Nel 1961, in un contesto nel quale lo scippo del nome Chianti stava diventando preoccupante, 17 agricoltori vollero valorizzare lo stretto legame con il loro territorio, ben evidenziato nella carta geografica della Toscana, ovvero il Chianti Geografico.

La definizione società cooperativa può risultare fuorviante; le aziende che nel 1961 si riunirono, lo fecero con il preciso scopo di trovare spazi comuni e strutture che garantissero il miglioramento della qualità del loro lavoro individuale; questo significa che ogni singola realtà continuava a produrre il proprio vino, con la propria etichetta, senza perdere la propria identità.



La posa del primo mattone della cantina del Chianti Geografico

Questa crescita esponenziale ha portato nel corso degli anni alla necessità di attuare un miglioramento non solo nella produzione, ma anche in termini di immagine, comunicazione e commercializzazione, ponendo le basi della nostra attuale struttura e, al tempo stesso, delineando gli obiettivi da perseguire.

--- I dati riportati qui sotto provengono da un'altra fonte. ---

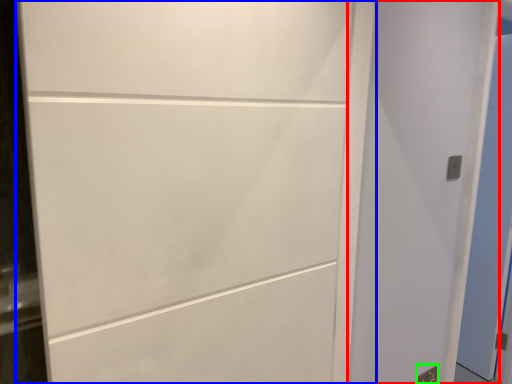 Question: Considering the real-world distances, which object is closest to door (highlighted by a red box)? door (highlighted by a blue box) or electric outlet (highlighted by a green box).

Choices:
 (A) door
 (B) electric outlet

Answer: (A)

Un lavoro di investimento, ricerca e sperimentazione costante, portato avanti da noi tutti per ottenere prodotti capaci di esprimere appieno le peculiarità sempre uniche di ciascuna area produttiva.

Il Metodo non rappresenta niente di nuovo per noi, fa parte della nostra storia, perché è da chi ci ha preceduto che lo abbiamo ereditato: i soci agricoltori, lo adoperavano già molto tempo fa, naturale espressione dell’inscindibile legame con il territorio.

Per ottenere l’eccellenza qualitativa affianchiamo ogni produttore mettendo a sua disposizione competenze specifiche che spaziano dalla gestione del vigneto alla commercializzazione del prodotto finale, comprese tutte le fasi della produzione. Questo ci permette di vivere le nostre aziende, condividerne le aspettative e gli eventuali problemi, conoscendo al meglio ciascun prodotto e le sue potenzialità organolettiche e commerciali.